Saved data entries:
════════════════════

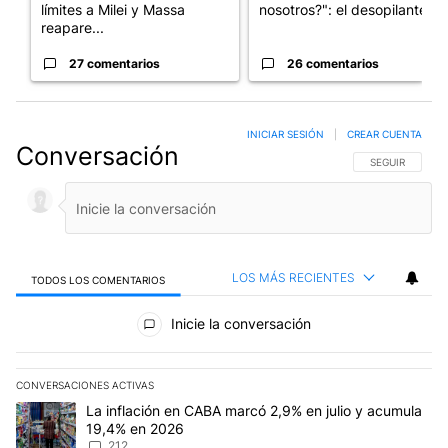
límites a Milei y Massa
nosotros?": el desopilante ...
reapare...
27 comentarios
26 comentarios
INICIAR SESIÓN
|
CREAR CUENTA
Conversación
SIGA ESTA CO
SEGUIR
LOS MÁS RECIENTES
TODOS LOS COMENTARIOS
Todos los comentarios
Inicie la conversación
CONVERSACIONES ACTIVAS
Este listado muestra los artículos con más comentarios en los últim
Un artículo de tendencia con el título "La inflación en CABA marc
La inflación en CABA marcó 2,9% en julio y acumula
19,4% en 2026
212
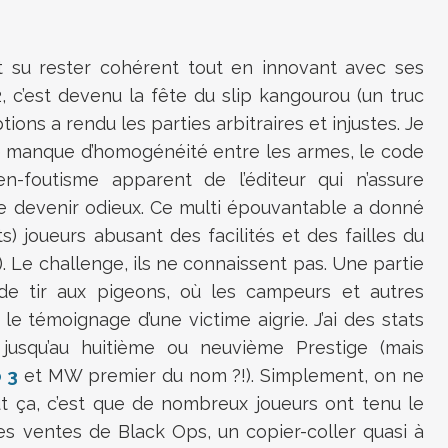
t su rester cohérent tout en innovant avec ses
, c’est devenu la fête du slip kangourou (un truc
ons a rendu les parties arbitraires et injustes. Je
e manque d’homogénéité entre les armes, le code
n-foutisme apparent de l’éditeur qui n’assure
de devenir odieux. Ce multi épouvantable a donné
) joueurs abusant des facilités et des failles du
s). Le challenge, ils ne connaissent pas. Une partie
 tir aux pigeons, où les campeurs et autres
 le témoignage d’une victime aigrie. J’ai des stats
 jusqu’au huitième ou neuvième Prestige (mais
 3
et MW premier du nom ?!). Simplement, on ne
ut ça, c’est que de nombreux joueurs ont tenu le
es ventes de Black Ops, un copier-coller quasi à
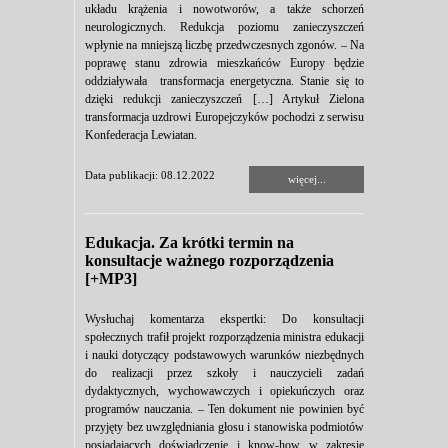
układu krążenia i nowotworów, a także schorzeń
neurologicznych. Redukcja poziomu zanieczyszczeń
wpłynie na mniejszą liczbę przedwczesnych zgonów. – Na
poprawę stanu zdrowia mieszkańców Europy będzie
oddziaływała transformacja energetyczna. Stanie się to
dzięki redukcji zanieczyszczeń […] Artykuł Zielona
transformacja uzdrowi Europejczyków pochodzi z serwisu
Konfederacja Lewiatan.
Data publikacji: 08.12.2022
więcej...
Edukacja. Za krótki termin na
konsultacje ważnego rozporządzenia
[+MP3]
Wysłuchaj komentarza ekspertki: Do konsultacji
społecznych trafił projekt rozporządzenia ministra edukacji
i nauki dotyczący podstawowych warunków niezbędnych
do realizacji przez szkoły i nauczycieli zadań
dydaktycznych, wychowawczych i opiekuńczych oraz
programów nauczania. – Ten dokument nie powinien być
przyjęty bez uwzględniania głosu i stanowiska podmiotów
posiadających doświadczenie i know-how w zakresie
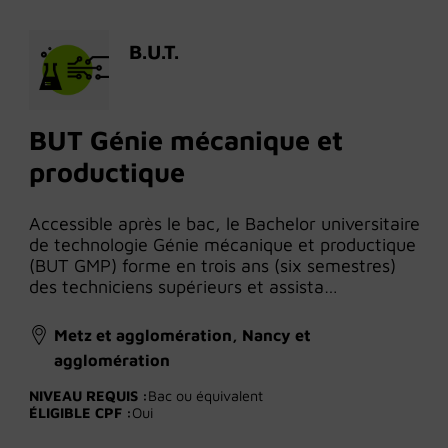
B.U.T.
BUT Génie mécanique et
productique
Accessible après le bac, le Bachelor universitaire
de technologie Génie mécanique et productique
(BUT GMP) forme en trois ans (six semestres)
des techniciens supérieurs et assista…
Metz et agglomération, Nancy et
agglomération
NIVEAU REQUIS :
Bac ou équivalent
ÉLIGIBLE CPF :
Oui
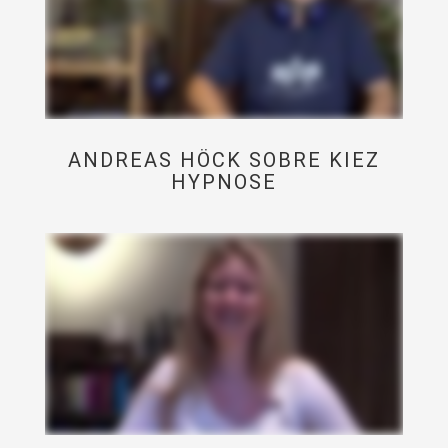
ANDREAS HÖCK SOBRE KIEZ
HYPNOSE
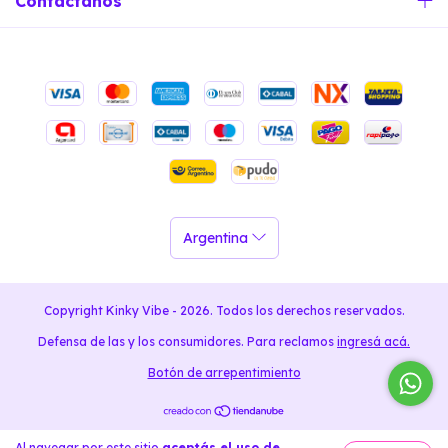
Contactános
Copyright Kinky Vibe - 2026. Todos los derechos reservados.
Defensa de las y los consumidores. Para reclamos
ingresá acá.
Botón de arrepentimiento
Al navegar por este sitio
aceptás el uso de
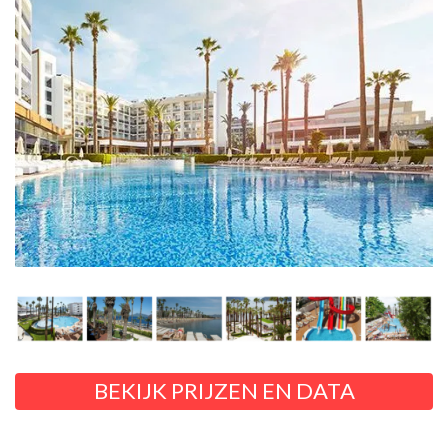
BEKIJK PRIJZEN EN DATA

════════════════════

**GOAL OF THE EXERCISE**.
Precisely those lines above that run from the line with "le témoignage d’une" up to and including the line with "poprawę stanu zdrowia" are to be set down, with the pictures omitted.

**ANSWER AREA**.
 le témoignage d’une victime aigrie. J’ai des stats
 jusqu’au huitième ou neuvième Prestige (mais
 3
et MW premier du nom ?!). Simplement, on ne
ut ça, c’est que de nombreux joueurs ont tenu le
es ventes de Black Ops, un copier-coller quasi à
układu krążenia i nowotworów, a także schorzeń
neurologicznych. Redukcja poziomu zanieczyszczeń
wpłynie na mniejszą liczbę przedwczesnych zgonów. – Na
poprawę stanu zdrowia mieszkańców Europy będzie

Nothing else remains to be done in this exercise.